What you are asked to do: For the data below, work out how many lines include the string "will" and report only the number.

★ ★ ★ ★ ★

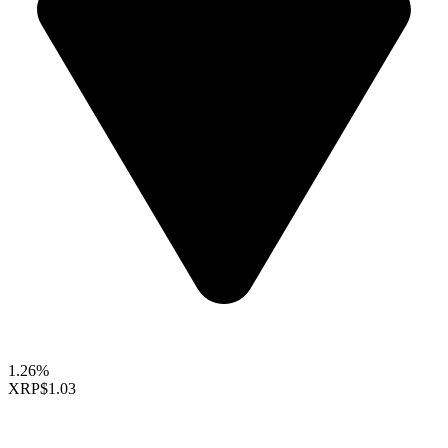
1.26%
XRP
$1.03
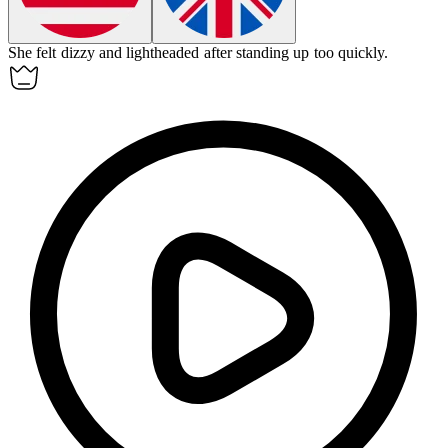
She felt
dizzy
and lightheaded after standing up too quickly.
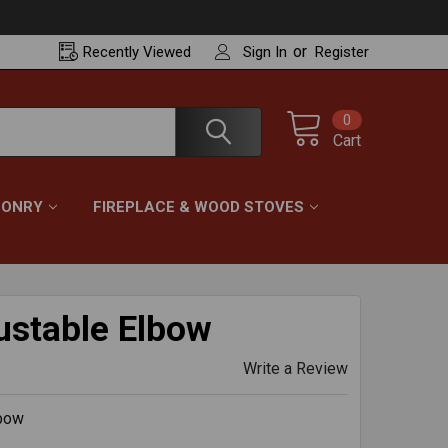
or
Recently
Viewed
Sign In
Register
0
Cart
ONRY
FIREPLACE & WOOD STOVES
stable Elbow
Write a Review
lbow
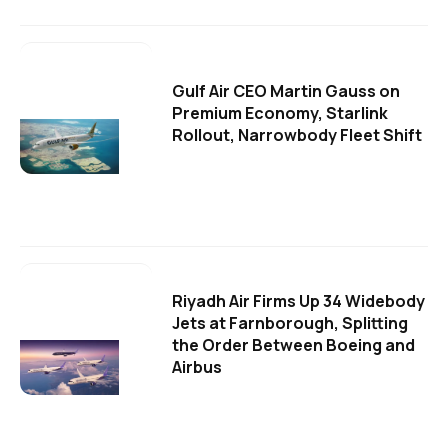
Gulf Air CEO Martin Gauss on
Premium Economy, Starlink
Rollout, Narrowbody Fleet Shift
Riyadh Air Firms Up 34 Widebody
Jets at Farnborough, Splitting
the Order Between Boeing and
Airbus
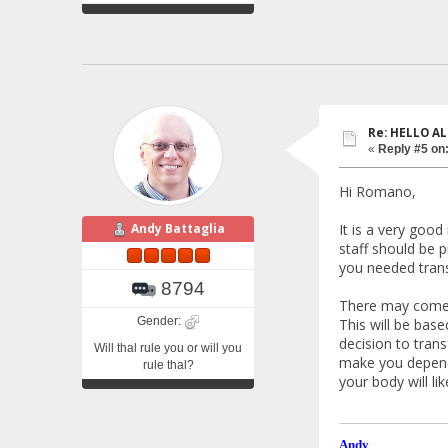
Re: HELLO AL
«
Reply #5 on
Hi Romano,
It is a very good
Andy Battaglia
staff should be p
you needed trans
8794
There may come a
Gender:
This will be base
decision to trans
Will thal rule you or will you
make you depende
rule thal?
your body will li
Andy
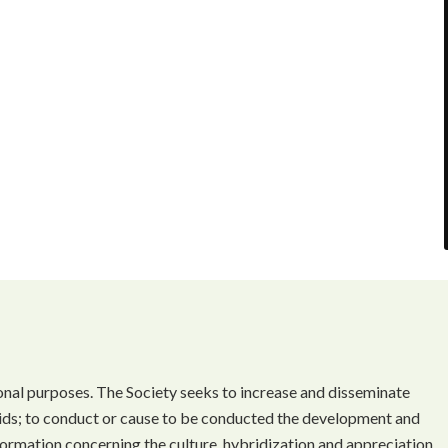
onal purposes. The Society seeks to increase and disseminate
ds; to conduct or cause to be conducted the development and
ormation concerning the culture, hybridization and appreciation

★ ★ ★ ★ ★

Task result: 3